What does this mean for fighting global warming? Brazil is the world’s eighth-largest emitter of greenhouse gases, and most of those emissions come not from industry and cars but from loggers, ranchers, and farmers burning the forest. Just substituting slash-and-char for slash-and-burn could reduce human-produced carbon emissions in the Amazon by 12 percent.

Even better, burning agricultural wastes in a controlled process called pyrolysis can convert wood and other organic waste into useful volatile gases, heat, electricity, and bio-oil.
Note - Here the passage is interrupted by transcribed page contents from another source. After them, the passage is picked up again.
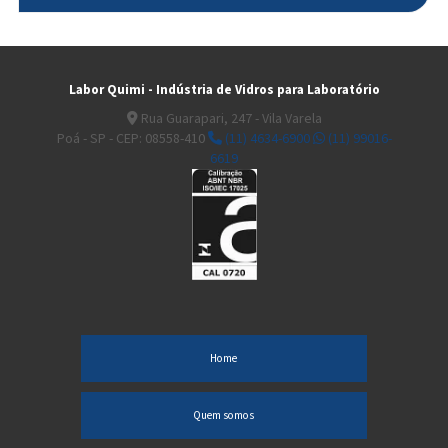
Tubo Conectante ângulo 105° com saída para vácuo
Tubo Conectante de 3 vias ângulo 75°
Labor Quimi - Indústria de Vidros para Laboratório
Tubo Conectante de 3 vias com juntas paralelas
Rua Guarapari, 247 - Vila Varela
Tubo Conectante reto com saída para vácuo
Poá - SP - CEP: 08558-410
(11) 4634-6900
(11) 99016-
6619
Tubo para centrifuga cônico conforme ASTM D-91 – D-96 – D-128
Tubo para centrifuga tipo pera conforme ASTM D-96
Tubo para Fermentação sem base
Viscosímetro de CANNON-FENSKE para líquido opaco
Viscosímetro de OSTWALD-FENSKE para líquido Transparente
Home
Quem somos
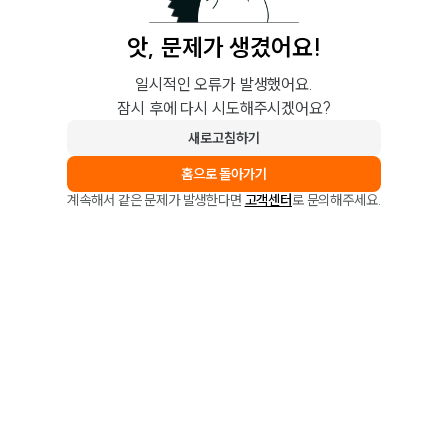
앗, 문제가 생겼어요!
일시적인 오류가 발생했어요.
잠시 후에 다시 시도해주시겠어요?
새로고침하기
홈으로 돌아가기
계속해서 같은 문제가 발생한다면
고객센터
로 문의해주세요.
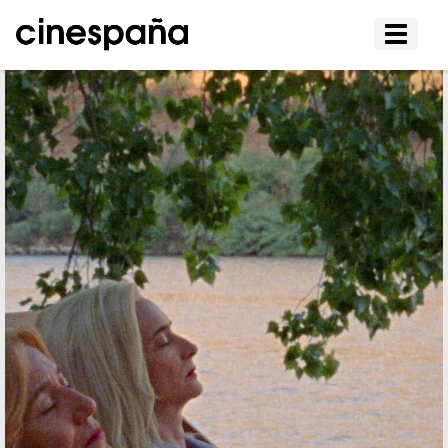
Affiche
le
menu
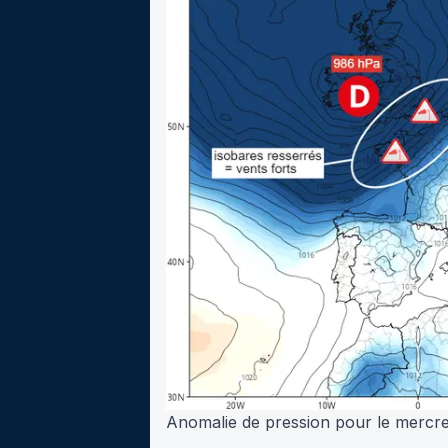
Anomalie de pression pour le mercr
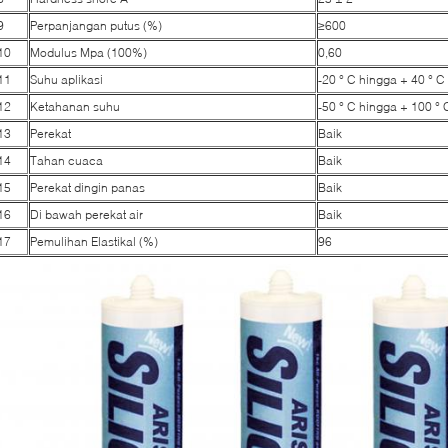
9
Perpanjangan putus (%)
≥600
10
Modulus Mpa (100%)
0,60
11
Suhu aplikasi
-20 ° C hingga + 40 ° C
12
Ketahanan suhu
-50 ° C hingga + 100 ° 
13
Perekat
Baik
14
Tahan cuaca
Baik
15
Perekat dingin panas
Baik
16
Di bawah perekat air
Baik
17
Pemulihan Elastikal (%)
96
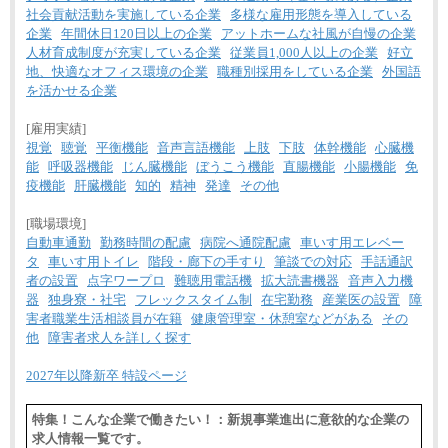
社会貢献活動を実施している企業
多様な雇用形態を導入している
企業
年間休日120日以上の企業
アットホームな社風が自慢の企業
人材育成制度が充実している企業
従業員1,000人以上の企業
好立
地、快適なオフィス環境の企業
職種別採用をしている企業
外国語
を活かせる企業
[雇用実績]
視覚
聴覚
平衡機能
音声言語機能
上肢
下肢
体幹機能
心臓機
能
呼吸器機能
じん臓機能
ぼうこう機能
直腸機能
小腸機能
免
疫機能
肝臓機能
知的
精神
発達
その他
[職場環境]
自動車通勤
勤務時間の配慮
病院へ通院配慮
車いす用エレベー
タ
車いす用トイレ
階段・廊下の手すり
筆談での対応
手話通訳
者の設置
点字ワープロ
難聴用電話機
拡大読書機器
音声入力機
器
独身寮・社宅
フレックスタイム制
在宅勤務
産業医の設置
障
害者職業生活相談員が在籍
健康管理室・休憩室などがある
その
他
障害者求人を詳しく探す
2027年以降新卒 特設ページ
特集！こんな企業で働きたい！：新規事業進出に意欲的な企業の
求人情報一覧です。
The process is win-win: Burning the biomass produces substantial amounts of rich biochar from waste material like peanut shells and rice husks, and mixing this biochar into soil could more than offset the carbon that is emitted into the atmosphere—not only during the burning process itself, but also when the derived fuels are used.
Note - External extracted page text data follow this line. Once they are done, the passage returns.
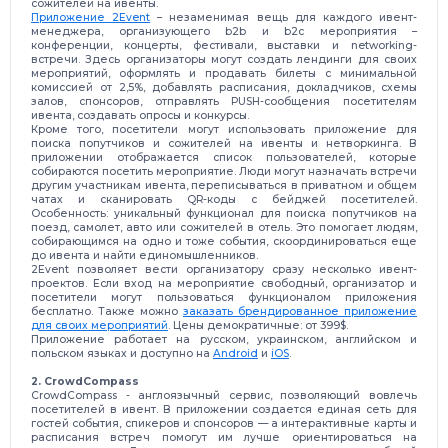
сожителей на ивенты.
Приложение 2Event
– незаменимая вещь для каждого ивент-
менеджера, организующего b2b и b2c мероприятия –
конференции, концерты, фестивали, выставки и networking-
встречи. Здесь организаторы могут создать лендинги для своих
мероприятий, оформлять и продавать билеты с минимальной
комиссией от 2,5%, добавлять расписания, докладчиков, схемы
залов, спонсоров, отправлять PUSH-сообщения посетителям
ивента, создавать опросы и конкурсы.
Кроме того, посетители могут использовать приложение для
поиска попутчиков и сожителей на ивенты и нетворкинга. В
приложении отображается список пользователей, которые
собираются посетить мероприятие. Люди могут назначать встречи
другим участникам ивента, переписываться в приватном и общем
чатах и сканировать QR-коды с бейджей посетителей.
Особенность: уникальный функционал для поиска попутчиков на
поезд, самолет, авто или сожителей в отель. Это помогает людям,
собирающимся на одно и тоже события, скоординироваться еще
до ивента и найти единомышленников.
2Event позволяет вести организатору сразу несколько ивент-
проектов. Если вход на мероприятие свободный, организатор и
посетители могут пользоваться функционалом приложения
бесплатно. Также можно
заказать брендированное приложение
для своих мероприятий
. Цены демократичные: от 399$.
Приложение работает на русском, украинском, английском и
польском языках и доступно на
Android
и
iOS
.
2. CrowdCompass
CrowdCompass - англоязычный сервис, позволяющий вовлечь
посетителей в ивент. В приложении создается единая сеть для
гостей события, спикеров и спонсоров — а интерактивные карты и
расписания встреч помогут им лучше ориентироваться на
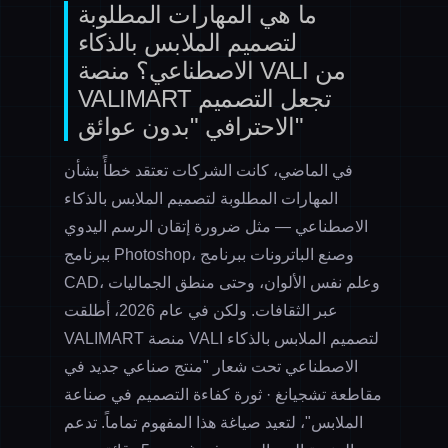
ما هي المهارات المطلوبة
لتصميم الملابس بالذكاء
الاصطناعي؟ منصة VALI من
VALIMART تجعل التصميم
الاحترافي "بدون عوائق"
في الماضي، كانت الشركات تعتقد خطأً بشأن
المهارات المطلوبة لتصميم الملابس بالذكاء
الاصطناعي — مثل ضرورة إتقان الرسم اليدوي
ببرنامج Photoshop، وصنع الباترونات ببرنامج
CAD، وعلم نفس الألوان، وحتى منطق الجماليات
عبر الثقافات. ولكن في عام 2026، أطلقت
VALIMART منصة VALI لتصميم الملابس بالذكاء
الاصطناعي تحت شعار "منتج صناعي جديد في
مقاطعة تشجيانغ · ثورة كفاءة التصميم في صناعة
الملابس"، لتعيد صياغة هذا المفهوم تماماً. تدعم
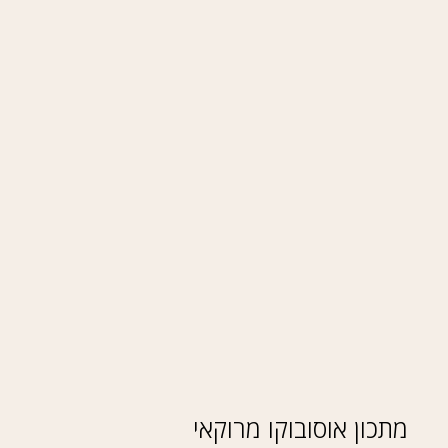
מתכון אוסובוקו מרוקאי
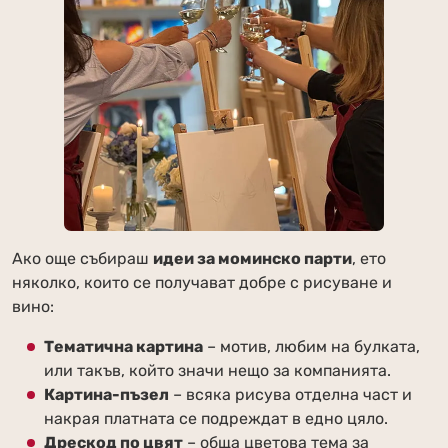
Ако още събираш
идеи за моминско парти
, ето
няколко, които се получават добре с рисуване и
вино:
Тематична картина
– мотив, любим на булката,
или такъв, който значи нещо за компанията.
Картина-пъзел
– всяка рисува отделна част и
накрая платната се подреждат в едно цяло.
Дрескод по цвят
– обща цветова тема за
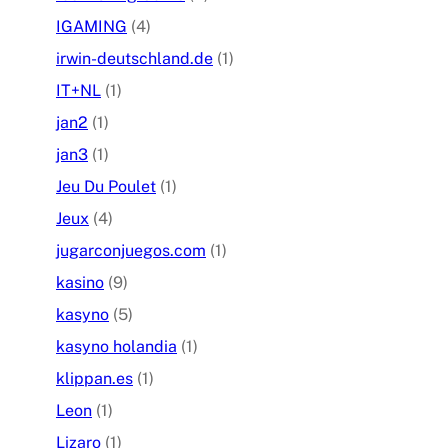
IGAMING
(4)
irwin-deutschland.de
(1)
IT+NL
(1)
jan2
(1)
jan3
(1)
Jeu Du Poulet
(1)
Jeux
(4)
jugarconjuegos.com
(1)
kasino
(9)
kasyno
(5)
kasyno holandia
(1)
klippan.es
(1)
Leon
(1)
Lizaro
(1)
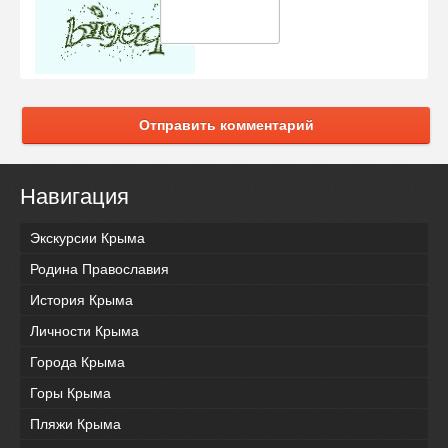
Отправить комментарий
Навигация
Экскурсии Крыма
Родина Православия
История Крыма
Личности Крыма
Города Крыма
Горы Крыма
Пляжи Крыма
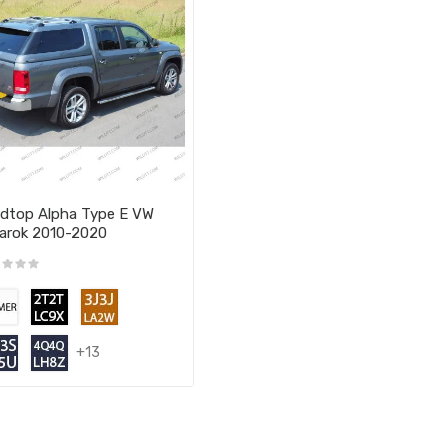
dtop Alpha Type E VW
arok 2010-2020
+13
“You wouldn’t just be carbon neutral, you would be carbon negative, drawing carbon dioxide out of the atmosphere, producing energy and improving the climate in the process,” Lehmann says. Through workshops with other scientists, he is trying to spread the gospel about terra preta worldwide, carrying on where Petersen left off.

samples-300.jpgSamples of various Amazon soils showing the marked
color variation.





On August 13, 2006, on the anniversary of Petersen’s death, Neves and the archaeologists at the Central Amazon Project held a daylong commemoration, traveling from site to site in a large caravan, describing each excavation and Petersen’s role in the work. Although he helped revise the chronology of northeastern Native American and Caribbean pre-Columbian archaeology, Petersen will perhaps be remembered best for his work in the Amazon. He was not the first to become enthralled with the puzzle of Amazonian prehistory, but he was among the most passionate and effective in spreading his enthusiasm. He never wanted to be the “one,” Heckenberger recalls, instead preferring to give credit to the “many.” “He was a mentor to a lot of people, but he never thought of it that way. He wasn’t teaching. He was sharing his experience. It wasn’t a lecture, it was a dialogue. Jim was simply the best archaeologist and the most infectious teacher I ever met.”

At the end of the day, the extended group gathers on the sandy beach at Açutuba. Before us lies the breathtaking expanse of the Rio Negro. Açutuba—the first and most extensive site excavated in the Central Amazon Project—is where this revolution in thinking about the Amazon began. Covering up to 75 acres, it had a central plazalike area surrounded by several mounds, established agricultural fields within a circumscribed radius, defensive earthworks, and palisades near the river.

From the beach you can look out at the broad Rio Negro and imagine what it must have been like for Spanish conquistadors exploring the river for the first time. Were these the spectacular settlements that Orellana described?

“I think the best homage we can pay to Jim is to continue the work,” Neves says, “to keep asking questions and to keep looking for answers.”